Atheneum Books
- Parent company: Simon & Schuster
- Founded: 1959
- Founder: Alfred A. Knopf Jr., Simon Michael Bessie and Hiram Haydn
- Country of origin: United States
- Headquarters location: New York City
- Publication types: Books
- Fiction genres: Children's literature
- Imprints: Caitlyn Dlouhy Books
- Owner: Kohlberg Kravis Roberts
- Official website: simonandschusterpublishing.com/atheneum/

= Atheneum Books =

New York City publishing house

Atheneum Books is a New York City publishing house established in 1959 by Alfred A. Knopf Jr., Simon Michael Bessie and Hiram Haydn.

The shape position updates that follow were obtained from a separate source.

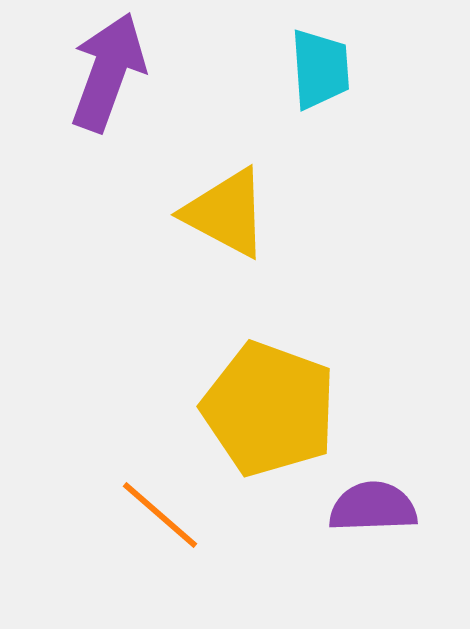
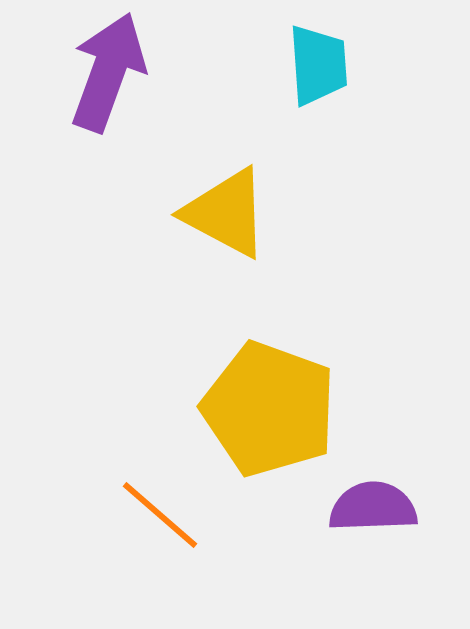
cyan trapezoid: moved 2 px left, 4 px up
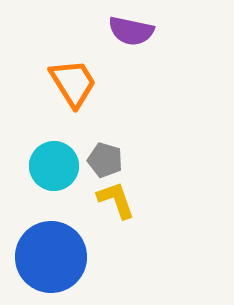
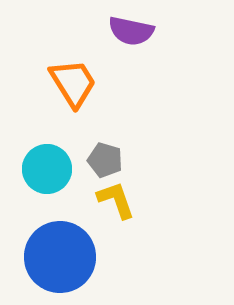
cyan circle: moved 7 px left, 3 px down
blue circle: moved 9 px right
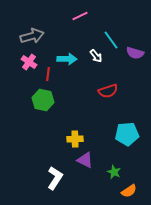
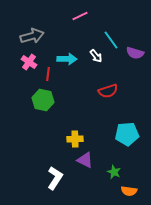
orange semicircle: rotated 42 degrees clockwise
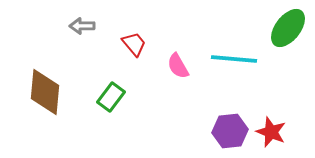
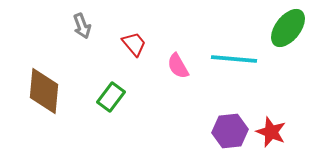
gray arrow: rotated 110 degrees counterclockwise
brown diamond: moved 1 px left, 1 px up
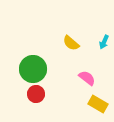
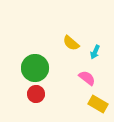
cyan arrow: moved 9 px left, 10 px down
green circle: moved 2 px right, 1 px up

Simon & Schuster has owned Atheneum properties since 1994, and it created Atheneum Books for Young Readers as an imprint for children's literature in the 2000s.

==History==
Alfred A. Knopf Jr. left his family publishing house Alfred A. Knopf and created Atheneum Books in 1959 with Simon Michael Bessie (Harpers) and Hiram Haydn (Random House). It became the publisher of Pulitzer Prize winners Edward Albee, Charles Johnson, James Merrill, Nikki Giovanni, Mona Van Duyn, Robert K. Massie, and Theodore H. White. It also published Ernest Gaines' first book Catherine Carmier (1964). Knopf recruited editor Jean E. Karl to establish a Children's Book Department in 1961. Atheneum acquired the reprint house Russell & Russell in 1965.

Atheneum merged with Charles Scribner's Sons to become The Scribner Book Company in 1978. The acquisition included Rawson Associates. Scribner was acquired by Macmillan in 1984. Macmillan was purchased by Simon & Schuster in 1994. After the merger, the Atheneum adult list was merged into Scribner and the Scribner children's line was merged into Atheneum.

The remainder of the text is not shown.